Mike Salawou, Directeur des Infrastructures et du Développement Urbain à la Banque africaine de développement, a déclaré : « L'Afrique présente l'une des perspectives de demande aérienne les plus fortes au monde, mais les capacités du côté de l'offre et la préparation aux investissements sont à la traîne. L'IATP vise à réduire les risques d'investissement et à restaurer la confiance des financeurs. »

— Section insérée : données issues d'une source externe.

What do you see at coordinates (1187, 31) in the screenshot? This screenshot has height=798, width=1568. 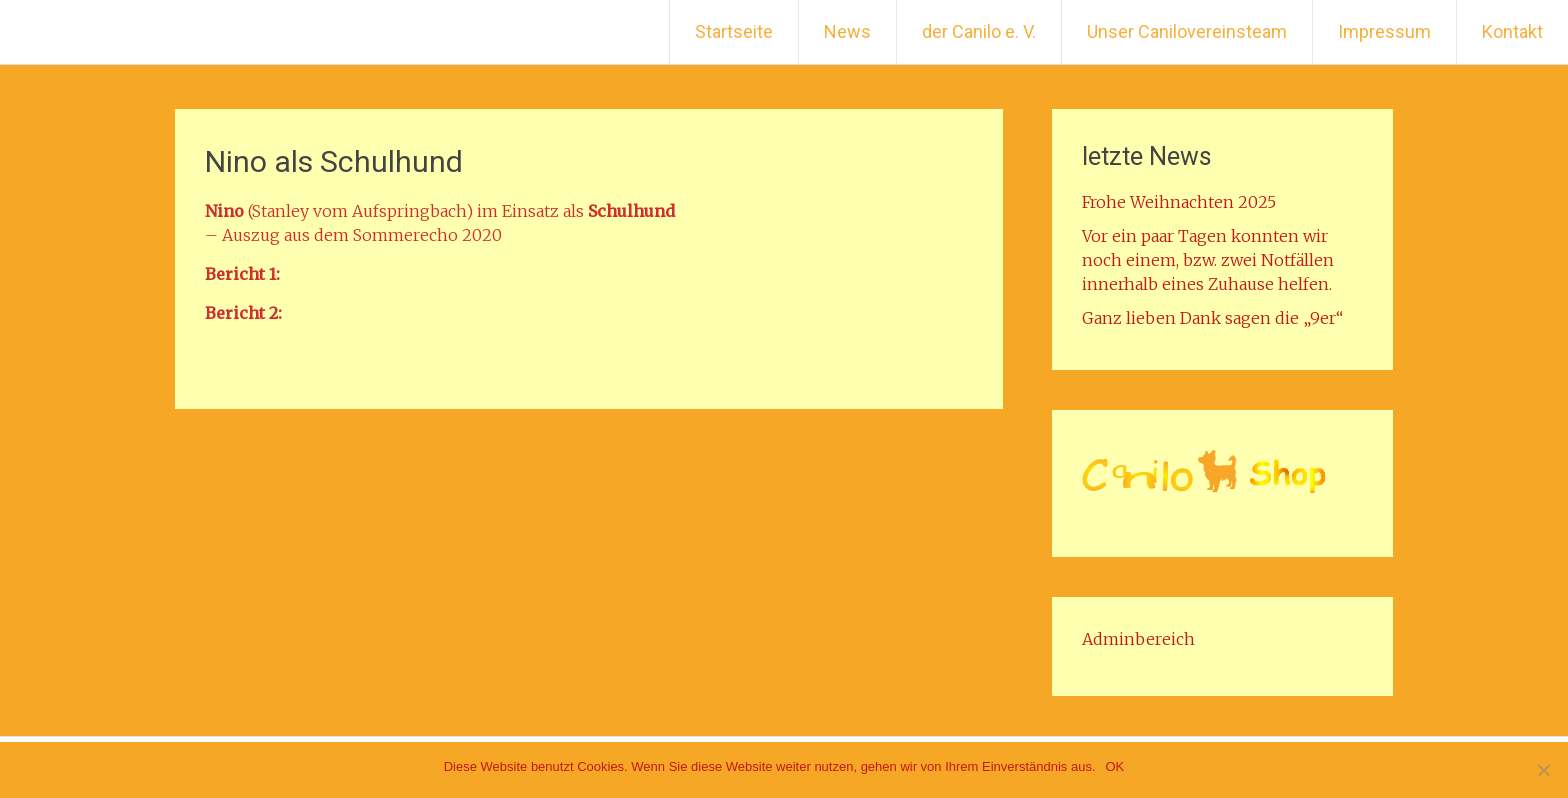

Abdulrahman Berthe, Secrétaire général de l'Association des compagnies aériennes africaines (AFRAA), a souligné : « L'Afrique représente près de 18 % de la population mondiale, mais moins de 3 % du trafic passagers aérien. Cela reflète des obstacles structurels et réglementaires, et non une faible demande. » Les données du secteur indiquent qu'au cours des vingt prochaines années, porté par l'urbanisation et la croissance de la population à revenu intermédiaire, un nouveau passager aérien sur quatre dans le monde pourrait provenir d'Afrique. Cependant, selon les prévisions de l'Association du transport aérien international (IATA), la marge bénéficiaire nette des compagnies aériennes africaines en 2026 ne serait que de 1 à 2 %, inférieure à la moyenne mondiale de 3,9 %, principalement en raison de coûts élevés et d'infrastructures insuffisantes.
La mise en œuvre complète du « Marché unique du transport aérien africain » est essentielle pour libérer la connectivité interne. Eric Ntangangwa, responsable des Transports et de la Mobilité à la Commission de l'Union africaine (CUA), a indiqué que ce marché avait été désigné comme thème de l'Union africaine pour 2027 afin de promouvoir l'intégration régionale. Les discussions se sont également concentrées sur l'amélioration de la capacité de financement des compagnies aériennes dans le cadre de l'IATP, la promotion d'une aviation respectueuse du climat, et le partage des expériences de réforme de pays comme le Nigeria, le Kenya et l'Éthiopie.
Samuel Obafemi Bayomo, conseiller principal au ministère nigérian de l'Aviation, a souligné qu'un cadre politique favorable aux investissements était crucial pour renforcer la connectivité aérienne et libérer le potentiel de croissance. La demande aérienne en Afrique est réelle et s'accélère. La priorité actuelle est de coordonner les politiques, les capitaux et les infrastructures pour faire de l'aviation un moteur durable de croissance inclusive et d'intégration régionale.